Waldkraiburg – Wer Mode liebt, war hier genau richtig. Bunte T-Shirts, warme Pullover, hübsche Sommerkleider oder elegante Accessoires – vieles fand einen neuen Besitzer. Auf Kleiderständern hängend fielen vor allem schicke Mäntel und edle Kleider auf. Von sportlich frech bis hin zu schick und elegant war für jeden Modegeschmack etwas Passendes dabei. Die Veranstaltung hatte einen ganz besonderen Hintergrund, in dem es nicht nur um das Thema Mode ging. Unter dem Motto „Lauschen und Tauschen“ veranstaltete der Kreisjugendring Mühldorf die erste Kleidertauschparty in der Region.

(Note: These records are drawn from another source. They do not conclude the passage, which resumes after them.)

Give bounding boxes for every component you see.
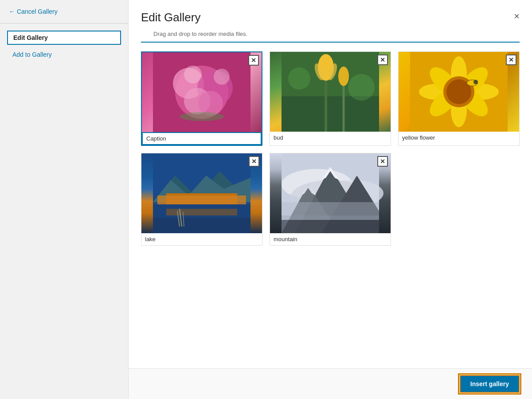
svg-point-18 [348, 74, 375, 101]
svg-rect-40 [166, 209, 237, 215]
remove-button[interactable]: ✕ [377, 55, 388, 65]
close-button[interactable]: × [514, 12, 520, 21]
svg-point-17 [288, 67, 310, 90]
svg-rect-10 [282, 96, 379, 132]
remove-button[interactable]: ✕ [248, 55, 259, 66]
thumbnail-yellow-flower [399, 52, 519, 132]
caption-input[interactable] [142, 132, 262, 145]
svg-point-32 [473, 80, 478, 84]
sidebar-nav: Edit Gallery Add to Gallery [0, 31, 128, 61]
insert-gallery-button[interactable]: Insert gallery [460, 375, 520, 393]
svg-point-14 [338, 66, 349, 86]
gallery-item[interactable]: ✕ mountain [270, 153, 391, 246]
item-caption: lake [141, 233, 262, 245]
svg-point-7 [214, 69, 230, 85]
thumbnail-bud [270, 52, 391, 132]
drag-hint: Drag and drop to reorder media files. [141, 24, 520, 43]
main-panel: Edit Gallery × Drag and drop to reorder … [129, 0, 532, 399]
thumbnail-mountain [270, 153, 391, 233]
gallery-grid: ✕ [129, 43, 532, 368]
gallery-item[interactable]: ✕ yellow flower [398, 51, 520, 146]
remove-button[interactable]: ✕ [377, 156, 388, 167]
svg-point-8 [180, 112, 224, 121]
item-caption: yellow flower [399, 132, 519, 144]
gallery-item[interactable]: ✕ lake [141, 153, 262, 246]
thumbnail-flowers [142, 52, 262, 132]
remove-button[interactable]: ✕ [506, 55, 516, 65]
cancel-gallery-link[interactable]: ← Cancel Gallery [0, 0, 128, 23]
gallery-item[interactable]: ✕ bud [270, 51, 391, 146]
thumbnail-lake [141, 153, 262, 233]
sidebar-item-add-to-gallery[interactable]: Add to Gallery [7, 48, 121, 61]
svg-point-5 [198, 91, 223, 116]
svg-rect-37 [157, 196, 246, 204]
page-title: Edit Gallery [141, 11, 200, 24]
footer-bar: Insert gallery [129, 368, 532, 399]
sidebar-divider [0, 23, 128, 23]
gallery-item[interactable]: ✕ [141, 51, 262, 146]
svg-point-6 [184, 66, 202, 83]
svg-rect-55 [282, 220, 379, 233]
item-caption: mountain [270, 233, 391, 245]
main-header: Edit Gallery × [129, 0, 532, 24]
remove-button[interactable]: ✕ [249, 156, 259, 167]
item-caption: bud [270, 132, 391, 144]
sidebar-item-edit-gallery[interactable]: Edit Gallery [7, 31, 121, 45]
sidebar: ← Cancel Gallery Edit Gallery Add to Gal… [0, 0, 129, 399]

Was in Großstädten wie München, Leipzig, Nürnberg und Berlin schon lange ein Trend ist, kannte man bislang hier noch nicht. Anna Wenzel und Tamara von Eisenhart-Rothe wollten diesen Zeitstil in ihre Heimat bringen. Die 17-jährige Anna absolviert aktuell ein Praktikum beim Kreisjugendring. „Wenn jemand tolle Ideen hat, sollte man diese bekannt machen. Deshalb sahen meine Freundin Tamara und ich diese Veranstaltung als sinnvoll an“, erklärte sie. „Dieses Event dient nicht nur zur Unterhaltung, sondern auch zur Aufklärung“, fährt die Waldkraiburgerin fort.

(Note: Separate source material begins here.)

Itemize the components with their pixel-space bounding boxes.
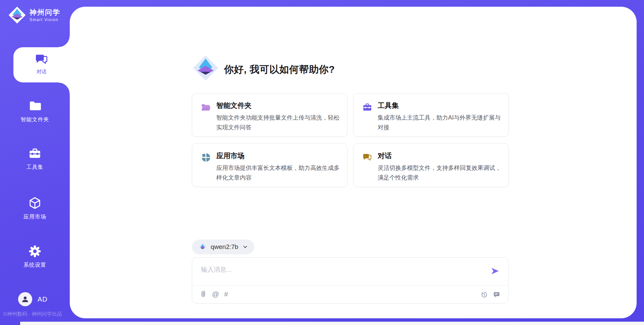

Die Stimmen der Besucher und Veranstalter machten deutlich, wie wichtig ihnen Umweltschutz ist. Sie kritisierten, dass die Gesellschaft gerne im Luxus und Überfluss lebe und irgendwann vieles gedankenlos weggeworfen werde. Mit solchen Aktionen möchte man vor allem sensibilisieren. Denn Dinge zu entsorgen heißt nicht, dass sie automatisch kaputt oder wertlos sind. „Was für die einen alt ist, ist für die anderen neu“, erklärt eine Besucherin, die schon einige Kleidungsstücke gefunden hat und weiter in dem Berg modischer Schätze wühlt. Die Party stand ganz im Zeichen des Umweltschutzes und der Nachhaltigkeit. Mit tatkräftiger Unterstützung von vielen Helfern, stellten die Initiatoren ein unterhaltsames Programm auf die Beine. Die Besucher erwartete eine Mischung aus Shoppingtour, Workshops, Vorträgen, Gesprächen und musikalischer Unterhaltung. An der Kasse holten sich die Besucher Plastikchips, mit denen sie Kleider eintauschen konnten. Für einen schicken Wollpullover musste der Besucher fünf Plastikchips hinlegen. Statt mit Geld wurde mit Jetons bezahlt, die den Besucher nichts kosteten. Hier war alles umsonst, mit Ausnahmen der Speisen und Getränke.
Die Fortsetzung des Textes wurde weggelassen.